Only one span belongs in the answer: the line holding "Keep up with" through the last line of the entries below, retyped exactly.

Saved data entries:
=== Begin Enclosure ===
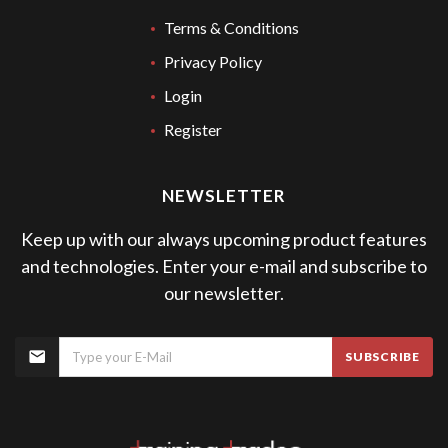
Terms & Conditions
Privacy Policy
Login
Register
NEWSLETTER
Keep up with our always upcoming product features
and technologies. Enter your e-mail and subscribe to
our newsletter.
SUBSCRIBE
=== End Enclosure ===
• [Task response]
Keep up with our always upcoming product features
and technologies. Enter your e-mail and subscribe to
our newsletter.
SUBSCRIBE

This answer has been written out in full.